Satellite wells, each with a separate flowline to the Production Platform, may be connected to one another to create a pigging loop. A pigging tee would be required on each tree and a pigging crossover valve on one or both trees.
2.4.5.2 Subsea Pig Launchers and Receivers
Pigging loops become expensive for long tiebacks and pigging very long distances may be problematic due to the amounts of fluid involved, the time involved, or the pressure required to displace the accumulated wax and debris.
If operating conditions allow, consideration might be given to using a subsea pig launcher and pigging from the subsea production manifold or tree to the Production Platform. The production fluids can be used to propel the pig. It may be necessary to regulate the production rate so as to control the pig speed. The optimum speed is usually 1-2 m/sec.
Alternatively a subsea pig receiver may be installed at the far end of the pipeline and the pig driven from the platform to the receiver. Because of the problem of where to deliver the displaced fluid, this method is best reserved for pipeline de-watering, or other situations where displaced fluid disposal is not a problem. Sometimes a loop may be available but the pipeline sizes are incompatible. In such cases one-way pigging may be possible, by displacing the fluids from one section of the line into the other.
Because of the need for subsea intervention for subsea pig launching and receiving, this is best approached as a contingency provision for service that would require only very infrequent pigging. It is possible that a loaded pig launcher could be pre-installed on a subsea structure (FLET or manifold) prior to initial deployment so that subsea intervention would not be required the first time. Subsea pig launchers and receivers have not found wide usage. They are typically unique, project-specific designs.

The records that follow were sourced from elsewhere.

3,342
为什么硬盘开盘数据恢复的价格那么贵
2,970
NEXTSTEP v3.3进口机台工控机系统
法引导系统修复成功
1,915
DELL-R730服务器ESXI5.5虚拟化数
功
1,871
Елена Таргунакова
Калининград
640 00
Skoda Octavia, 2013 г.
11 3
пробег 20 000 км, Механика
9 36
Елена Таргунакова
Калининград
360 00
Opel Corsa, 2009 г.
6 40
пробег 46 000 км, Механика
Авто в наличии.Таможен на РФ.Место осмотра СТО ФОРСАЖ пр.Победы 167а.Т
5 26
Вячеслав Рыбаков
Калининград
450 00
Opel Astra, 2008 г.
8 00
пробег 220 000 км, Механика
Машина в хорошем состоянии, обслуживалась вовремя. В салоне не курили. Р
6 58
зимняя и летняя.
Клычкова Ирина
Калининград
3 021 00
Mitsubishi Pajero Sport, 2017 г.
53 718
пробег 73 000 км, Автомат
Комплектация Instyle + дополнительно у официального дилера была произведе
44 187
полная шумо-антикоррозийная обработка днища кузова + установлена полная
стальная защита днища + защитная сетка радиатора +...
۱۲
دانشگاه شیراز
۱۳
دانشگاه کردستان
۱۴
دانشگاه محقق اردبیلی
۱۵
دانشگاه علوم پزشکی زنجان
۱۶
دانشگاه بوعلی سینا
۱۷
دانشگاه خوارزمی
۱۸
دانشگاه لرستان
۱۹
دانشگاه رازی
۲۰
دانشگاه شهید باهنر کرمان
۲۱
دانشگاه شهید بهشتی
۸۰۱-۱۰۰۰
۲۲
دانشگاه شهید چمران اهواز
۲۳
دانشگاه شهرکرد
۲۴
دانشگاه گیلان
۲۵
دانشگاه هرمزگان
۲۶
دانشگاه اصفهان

2.5 Future Development, Expansion
Good field development planning requires making provisions for future development or expansion. Unfortunately, contingency provisions usually add cost, and it is often very difficult to foresee what the future development needs may be. The following are some future development planning ideas the subsea field development planners might consider:
Allow space for future satellite wells, including rig access. Make subsea trees compatible with piggy back flowbases (like used on GirRI Phase 1), such that future wells can be tied back to the manifold or platform via existing well jumpers or flowlines.
Provide spare subsea manifold valves and flowline tie-in provisions. Provide spare slots in templates for future wells.

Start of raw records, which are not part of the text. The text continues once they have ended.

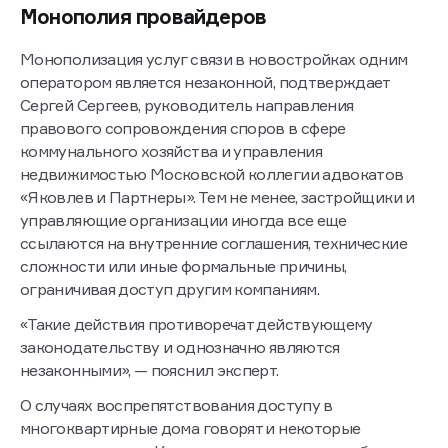
Монополия провайдеров
Монополизация услуг связи в новостройках одним
оператором является незаконной, подтверждает
Сергей Сергеев, руководитель направления
правового сопровождения споров в сфере
коммунального хозяйства и управления
недвижимостью Московской коллегии адвокатов
«Яковлев и Партнеры». Тем не менее, застройщики и
управляющие организации иногда все еще
ссылаются на внутренние соглашения, технические
сложности или иные формальные причины,
ограничивая доступ другим компаниям.
«Такие действия противоречат действующему
законодательству и однозначно являются
незаконными», — пояснил эксперт.
О случаях воспрепятствования доступу в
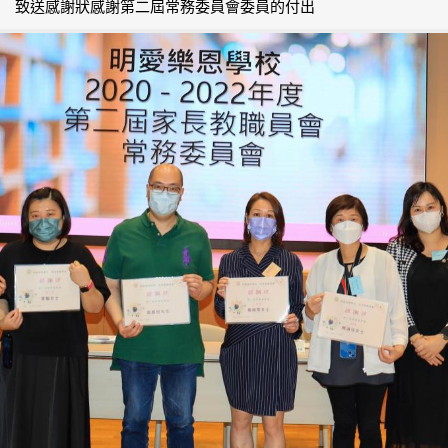
致送感謝狀感謝第二屆常務委員會委員的付出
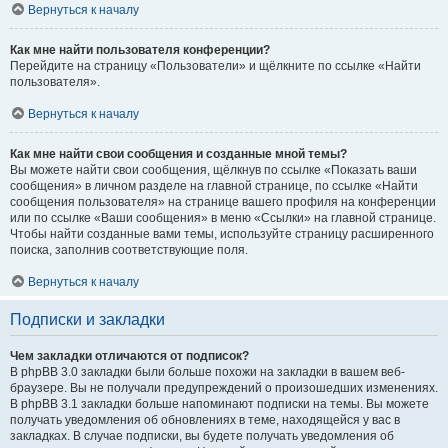
Вернуться к началу
Как мне найти пользователя конференции?
Перейдите на страницу «Пользователи» и щёлкните по ссылке «Найти
пользователя».
Вернуться к началу
Как мне найти свои сообщения и созданные мной темы?
Вы можете найти свои сообщения, щёлкнув по ссылке «Показать ваши
сообщения» в личном разделе на главной странице, по ссылке «Найти
сообщения пользователя» на странице вашего профиля на конференции
или по ссылке «Ваши сообщения» в меню «Ссылки» на главной странице.
Чтобы найти созданные вами темы, используйте страницу расширенного
поиска, заполнив соответствующие поля.
Вернуться к началу
Подписки и закладки
Чем закладки отличаются от подписок?
В phpBB 3.0 закладки были больше похожи на закладки в вашем веб-
браузере. Вы не получали предупреждений о произошедших изменениях.
В phpBB 3.1 закладки больше напоминают подписки на темы. Вы можете
получать уведомления об обновлениях в теме, находящейся у вас в
закладках. В случае подписки, вы будете получать уведомления об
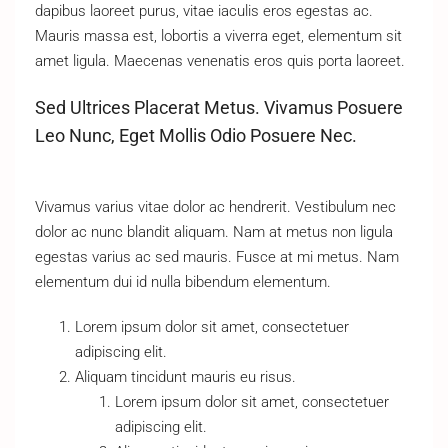
dapibus laoreet purus, vitae iaculis eros egestas ac.
Mauris massa est, lobortis a viverra eget, elementum sit
amet ligula. Maecenas venenatis eros quis porta laoreet.
Sed Ultrices Placerat Metus. Vivamus Posuere
Leo Nunc, Eget Mollis Odio Posuere Nec.
Vivamus varius vitae dolor ac hendrerit. Vestibulum nec
dolor ac nunc blandit aliquam. Nam at metus non ligula
egestas varius ac sed mauris. Fusce at mi metus. Nam
elementum dui id nulla bibendum elementum.
Lorem ipsum dolor sit amet, consectetuer
adipiscing elit.
Aliquam tincidunt mauris eu risus.
Lorem ipsum dolor sit amet, consectetuer
adipiscing elit.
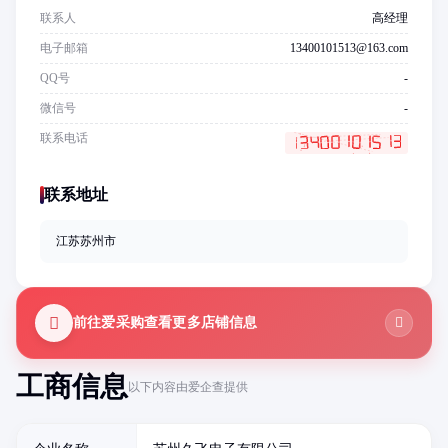
联系人
高经理
电子邮箱
13400101513@163.com
QQ号
-
微信号
-
联系电话
联系地址
江苏苏州市
前往爱采购查看更多店铺信息
工商信息
以下内容由爱企查提供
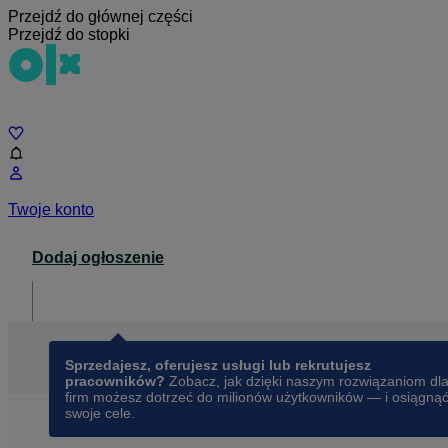
Przejdź do głównej części
Przejdź do stopki
Czat
Twoje konto
Dodaj ogłoszenie
Dla biznesu
opens in a new tab
Sprzedajesz, oferujesz usługi lub rekrutujesz
pracowników?
Zobacz, jak dzięki naszym rozwiązaniom dl
firm możesz dotrzeć do milionów użytkowników — i osiągną
swoje cele.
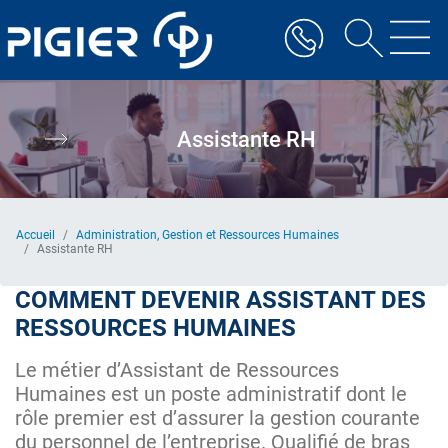
Aller
au
contenu
principal
Assistante RH
Accueil
Administration, Gestion et Ressources Humaines
Assistante RH
COMMENT DEVENIR ASSISTANT DES
RESSOURCES HUMAINES
Le métier d’Assistant de Ressources
Humaines est un poste administratif dont le
rôle premier est d’assurer la gestion courante
du personnel de l’entreprise. Qualifié de bras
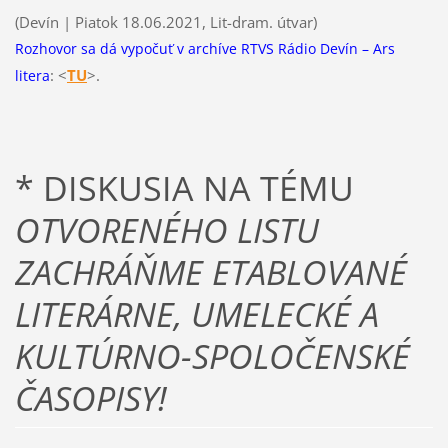
(Devín | Piatok 18.06.2021, Lit-dram. útvar)
Rozhovor sa dá vypočuť v archíve RTVS Rádio Devín – Ars
: <
TU
>.
litera
* DISKUSIA NA TÉMU
OTVORENÉHO LISTU
ZACHRÁŇME ETABLOVANÉ
LITERÁRNE, UMELECKÉ A
KULTÚRNO-SPOLOČENSKÉ
ČASOPISY!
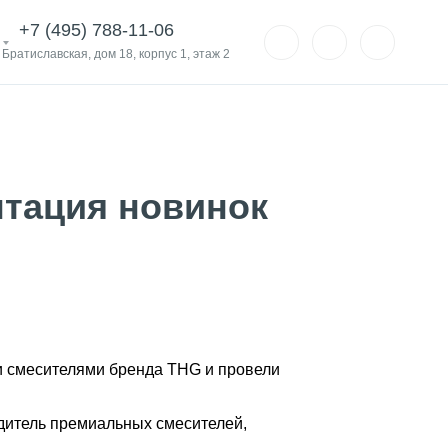
+7 (495) 788-11-06
. Братиславская, дом 18, корпус 1, этаж 2
нтация новинок
и смесителями бренда THG и провели
дитель премиальных смесителей,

Allow for tie-in of a “piggy back” manifold, e.g. via a removable pigging loop.
Allow space for future flowlines, or size flowlines to handle future capacity. Provide space for future risers on the production platform, or pre-install risers.
Design capacity for future wells into the production control system and production control umbilicals. Allow space for future umbilicals. Provide interfaces for additional flying leads on subsea manifolds or subsea trees.
Make provisions for future gas lift, such as pre-installing gas lift flowlines or configuring tree to accommodate a future gas lift tie-in.
Plan for future gas injection wells or water flood wells taking into account all the issues raised above for production well.
Design thermal insulation on existing facilities to be sufficient for future manifolds or wells tied back to the existing facilities from a greater distance.